The isoelectric points and the molecular weights of the major components of the eight Thoroughbred protease inhibitor (Pi) types have been determined by polyacrylamide gel isoelectric focusing and polyacrylamide gel pore gradient (ISO-DALT) electrophoresis respectively. The major Pi proteins focus in the range pH 3.74-4.43 and have molecular weights ranging from 55 000-72 000 daltons. Using the ISO-DALT method of electrophoresis, protein maps for the eight Thoroughbred Pi types have been presented for the first time. None of the homozygous Pi types are identical except for the types S1 and S2 which show partial identity. The results do not necessarily support Juneja et al.'s (1979) contention of two closely linked alpha 1 Pi systems based on molecular weight differences. It is suggested that the traditional nomenclature originally proposed by Braend (1970) be maintained to describe the eight Pi alleles in Thoroughbred horse plasma. The ISO-DALT method provides a sensitive technique which is superior to existing techniques for the analysis of the horse Pi system.

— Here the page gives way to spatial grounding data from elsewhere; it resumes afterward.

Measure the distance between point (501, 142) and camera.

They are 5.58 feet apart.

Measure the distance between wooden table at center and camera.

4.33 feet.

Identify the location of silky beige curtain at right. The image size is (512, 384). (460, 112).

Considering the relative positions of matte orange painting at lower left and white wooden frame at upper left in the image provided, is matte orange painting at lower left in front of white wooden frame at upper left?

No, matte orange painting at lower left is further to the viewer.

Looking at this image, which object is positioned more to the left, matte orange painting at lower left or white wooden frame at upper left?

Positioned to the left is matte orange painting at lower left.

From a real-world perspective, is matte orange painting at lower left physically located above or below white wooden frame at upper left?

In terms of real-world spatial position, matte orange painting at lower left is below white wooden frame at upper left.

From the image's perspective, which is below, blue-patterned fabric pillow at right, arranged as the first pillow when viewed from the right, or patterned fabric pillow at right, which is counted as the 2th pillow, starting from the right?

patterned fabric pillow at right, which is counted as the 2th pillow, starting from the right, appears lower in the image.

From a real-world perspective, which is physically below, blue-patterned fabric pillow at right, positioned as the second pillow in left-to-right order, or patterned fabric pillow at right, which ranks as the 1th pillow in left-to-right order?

Characterisation of the α1‐protease inhibitor system in Thoroughbred horse plasma by horizontal two‐dimensional (ISO‐DALT) electrophoresis. 2. Protease inhibition

The protease inhibitory spectra of the eight homozygous Thoroughbred Pi types against trypsin, elastase and chymotrypsin have been determined. The alpha 1-protease inhibitor proteins exhibit three classes of inhibitory specificity towards these enzymes. The Pi types F, I, N and U exhibit class I (trypsin, elastase and chymotrypsin) and class II (trypsin and elastase) types of inhibition and fit Juneja et al.'s (1979) classification of two separate genetic systems Pi 1 and Pi 2 based on differences in the inhibitory spectra against trypsin and chymotrypsin. The remaining four Pi types are exceptions to Juneja et al.'s (1979) classification. Types G, L, S1 and S2 possess class I but not class II proteins. A third class of proteins (class III) which exclusively inhibit chymotrypsin was detected in all eight protease inhibitor types. Type G is well represented by class III proteins because two of the three major proteins of the ISO-DALT pattern inhibit only chymotrypsin and is thus an exception to Juneja et al.'s (1979) classification.